From 1996 -- looks like this criticism of the left has been going on for a while! (And, for you fellow baseball fans, make sure you also read the second item (if you go to the URL).
Vinny
https://archive.fortune.com/magazines/f ... /index.htm
THE UNABOMBER'S INSIGHT, THE ODDS AGAINST ALBERT BELLE, RENEGADE ECONOMISTS, AND OTHER MATTERS.
(FORTUNE Magazine)
By DANIEL SELIGMAN REPORTER ASSOCIATE AMY R. KOVER
May 13, 1996
(FORTUNE Magazine) – CREEPSPEAK REVISITED
As evidenced in this space last fall (October 30), your servant has spent a lot of time brooding over the Unabomber's manifesto and now feels a need to return to this amazing document. Also to say something mildly favorable about its even more amazing author.

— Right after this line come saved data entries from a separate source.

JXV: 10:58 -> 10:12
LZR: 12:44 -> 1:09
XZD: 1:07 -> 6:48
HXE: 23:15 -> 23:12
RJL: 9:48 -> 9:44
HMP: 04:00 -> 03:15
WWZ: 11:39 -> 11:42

It is true that alleged author Ted Kaczynski Jr. is in many ways even creepier than the character one imagined while hovering over the manifesto. He turns out to be not only a loner and serial killer with serious personal-hygiene problems but also an utter hypocrite about money. To appreciate the hypocrisy, you need to return to the manifesto's long, involved indictment of a technological society in which nobody feels fulfilled because life is too easy and the physical necessities--food, water, clothing, shelter--have been taken care of. The argument is that even today people need the survival challenges once faced by families on the frontier.

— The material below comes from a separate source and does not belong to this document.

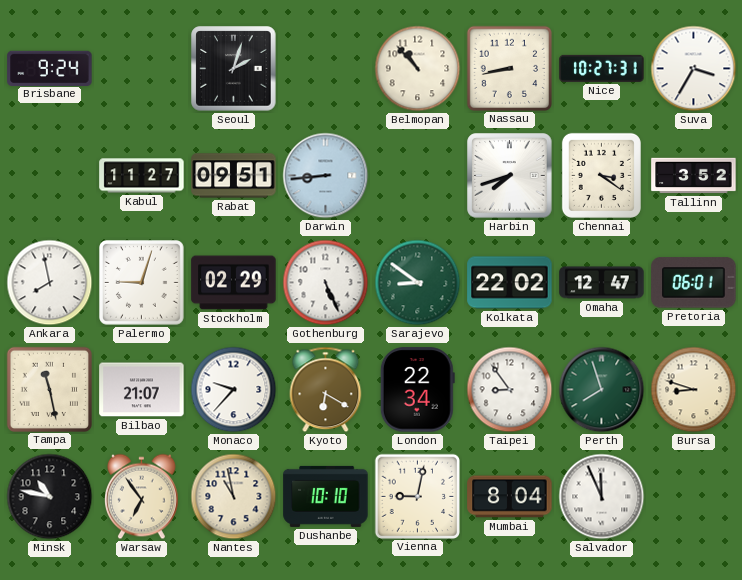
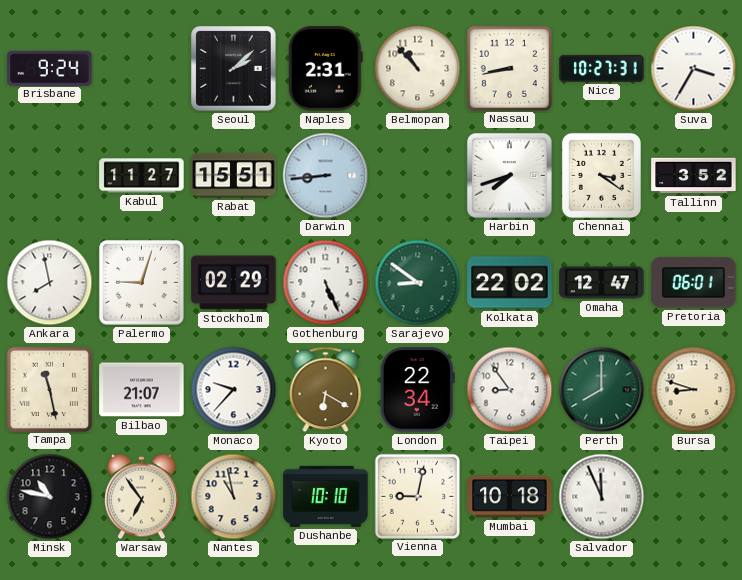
Seoul: 2:03 -> 2:08
Naples: none -> 2:31
Rabat: 09:51 -> 15:51
Perth: 7:57 -> 8:00
Mumbai: 8:04 -> 10:18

And so, pursuant to this elaborate schema, Ted went off to live in the mountains in his own personally built cabin and eat the vegetables he'd grown and the rabbits he'd shot. But we also see that he kept running out of money and regularly received gifts or loans from his not terribly well-off brother, back home in technological Schenectady, New York, to get him through the year. The Unabomber as a remittance man does come as a surprise.

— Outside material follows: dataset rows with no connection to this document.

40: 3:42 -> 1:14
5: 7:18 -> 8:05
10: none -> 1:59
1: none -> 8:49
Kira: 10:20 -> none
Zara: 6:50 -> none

And yet there is one line of argument in the manifesto that holds up quite well on a second reading. One cherishes the Unabomber's passages on the psychology of modern leftism.
Mentioned briefly in our account last fall but not well reported in the media generally--possibly because it seems so anomalous in an enemy of the establishment--is the Unabomber's detestation of leftists. Presumably he came to this position via various unpleasant encounters on the campuses he had frequented. Whatever its genesis, his rage against left-liberal characters has led him to think a lot about their psychology and "totalitarian" (his word) impulses.
The question he zeroes in on is, What's really happening in the heads of all the politically correct fanatics who endlessly find new things to be outraged over? Why are they forever changing the rules about behavior that should be banned and terms that are unacceptable in talking about women, minorities, old folks, even pets? (He mentions the animal-rights activists who wish to replace that term with "animal companion.") His utterly persuasive (around our house) answer is that leftists have learned that these rules enable one to intimidate and control others. They are power plays. "Suppose," he asks near the end of the manifesto, "you asked leftists to make a list of all the things that were wrong with society, and then suppose you instituted every social change that they demanded. It is safe to say that within a couple of years, the majority of leftists would find something new to complain about...The leftist is motivated less by distress at society's ills than by the need to satisfy his drive for power."
Hey, just because you are depraved, creepy, and unwashed doesn't mean you can't come up with an insight now and then.